Science can normally provide an explanation for why things occur such as a phenomenon known as the old hag syndrome (paranormal) known as sleep paralysis (medical field).
Sleep paralysis is a feeling of being conscious but unable to move. It occurs when a person passes between stages of wakefulness and sleep. During these transitions, you may be unable to move or speak for a few seconds up to a few minutes. Some people may also feel pressure or a sense of choking.
But then something happens that completely stuns the medical professionals.
What happen to The Hmong Men?
At the end of the Vietnam war many allies were brought to the US, this included a group of people known as Hmong, what happened next was a medical mystery.
They died in their sleep one by one, thousands of miles from home. Their median age was 33. All but one – 116 of the 117 – were healthy men. Immigrants from southeast Asia, you could count the time most had spent on American soil in just months.
Something was killing Hmong men in their sleep, and no one could figure out what it was. There was no obvious cause of death. None of them had been sick, physically. The men weren’t clustered all that tightly, geographically speaking. They were united by dislocation from Laos and a shared culture, but little else.
Doctors gave the problem a name, the kind that reeks of defeat, Sudden Unexpected Nocturnal Death Syndrome. SUNDS. It didn’t do much in terms of diagnosis or treatment.
According to the Hmong people they are vulnerable to paranormal attack by what is described as pressure demons, known to them as tsog tsuam, and according to paranormal researchers the description of these entities are eerily similar to what has been termed shadow people. Non-descript dark shadowy figures that are devoid of facial features and other details. Reported to be able to just appear and move through solid objects such as doors and walls, victims are unable to move and feel fear and a great pressure on their chests.
Sleep paralysis is known to just about all cultures
Fascinatingly, sleep paralysis is known to just about all cultures, and it is almost always associated with nocturnal evil. In Indonesia, it’s called digeunton (“pressed on”). In China, it’s bei gui ya (“held by a ghost”). The Hungarians know it as boszorkany-nyomas, “witches’ pressure.” In Newfoundland, the spirit that comes is called the Old Hag, and the experience of sleep paralysis, ag rog, “hag ridden.” The Dutch name comes closest to what English speakers know. They call the presence nachtmerrie, the night-mare. The “mare” in question comes from the German mahr or Old Norse mara, which denoted a generally female supernatural being who, “lay on people’s chests, suffocating them.”
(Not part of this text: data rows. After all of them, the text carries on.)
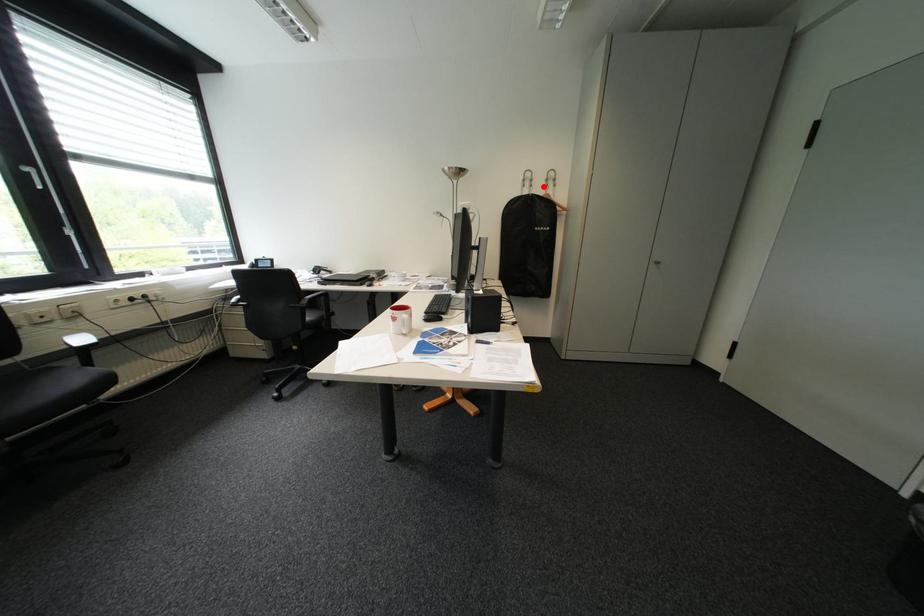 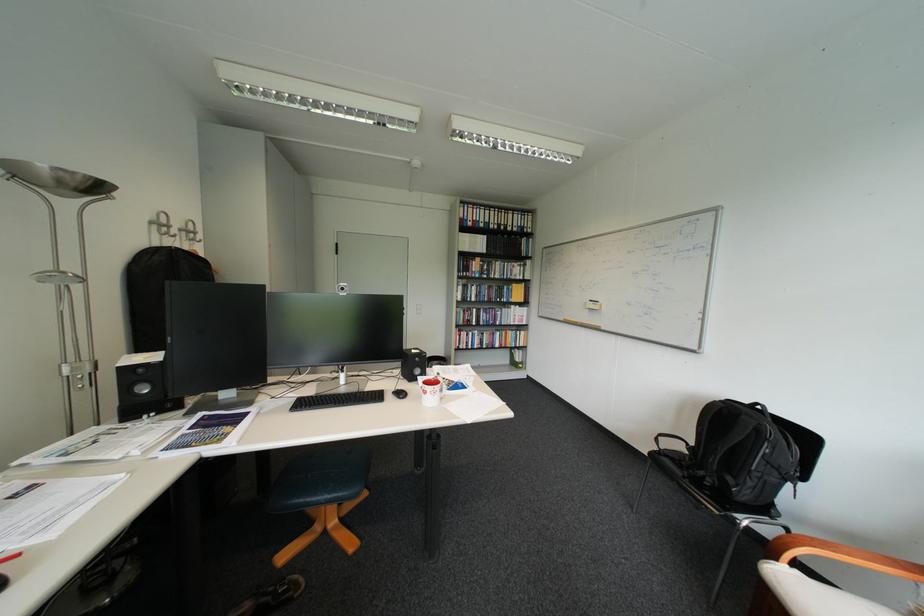 Question: I am providing you with two images of the same scene from different viewpoints. In image1, a red point is highlighted. Considering the same 3D point in image2, which of the following is correct?

Choices:
 (A) It is closer
 (B) It is farther

Answer: (B) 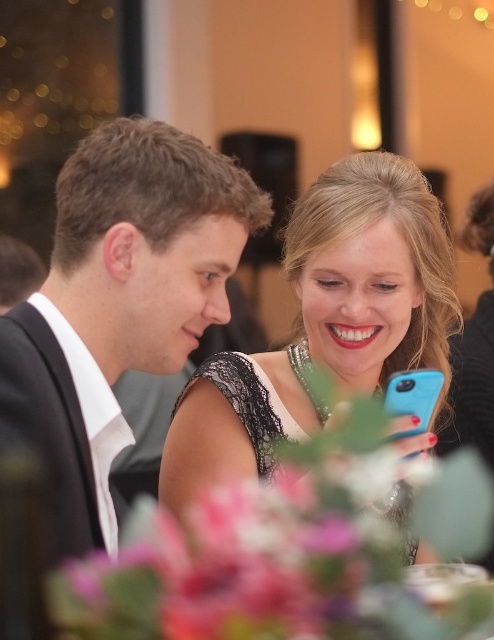 You are a photographer at the event and need to adjust the lighting to ensure both the black satin suit at left and the matte black dress at center are equally visible. Considering their heights, which object should you focus on first to balance the exposure?

The black satin suit at left has a lesser height compared to matte black dress at center, so you should focus on the matte black dress at center first to ensure proper exposure for the taller object before adjusting for the shorter one.

You are a photographer at a formal event. You need to capture a photo of both the black satin suit at left and the matte black dress at center. Which of the two clothing items will appear larger in the final photo?

The matte black dress at center will appear larger in the final photo because it is larger than the black satin suit at left. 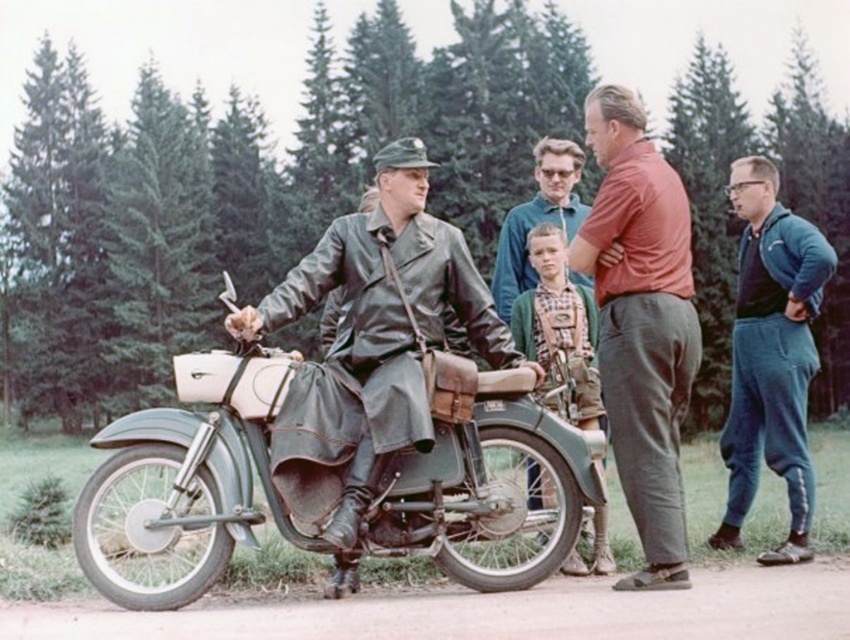 Is point (802, 404) positioned behind point (352, 355)?

Yes, point (802, 404) is farther from viewer.

Locate an element on the screen. dark blue sweatpants at right is located at coordinates (771, 356).

Is green leather jacket at center behind green knitted sweater at center?

No, it is in front of green knitted sweater at center.

Between green leather jacket at center and green knitted sweater at center, which one has less height?

With less height is green knitted sweater at center.

Describe the element at coordinates (383, 280) in the screenshot. The width and height of the screenshot is (850, 640). I see `green leather jacket at center` at that location.

The height and width of the screenshot is (640, 850). I want to click on green leather jacket at center, so click(383, 280).

Is green matte motorcycle at center closer to camera compared to green knitted sweater at center?

That is True.

Is point (151, 499) positioned in front of point (553, 273)?

Yes, point (151, 499) is closer to viewer.

You are a GUI agent. You are given a task and a screenshot of the screen. Output one action in this format:
    pyautogui.click(x=<x>, y=<y>)
    Task: Click on the green matte motorcycle at center
    The height and width of the screenshot is (640, 850).
    Given the screenshot: What is the action you would take?
    pyautogui.click(x=190, y=476)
And then there is the weird stuff, the Old Hag part, the night-mare. People who have an experience of sleep paralysis tend to feel some horrible, evil being is near them. “I just knew this presence was there. An ominous presence … not only could I not see it, but I couldn’t defend myself, I couldn’t do anything.” Reported one victim This feeling is consistent across cultures, even if it goes by different names.
But there is a one big difference between sleep paralysis, which impacts a substantial percentage of the global population at least once, and what the Hmong immigrants experienced in the 1970s. The Old Hag was terrifying but harmless; whatever happened in the night to the Hmong killed them.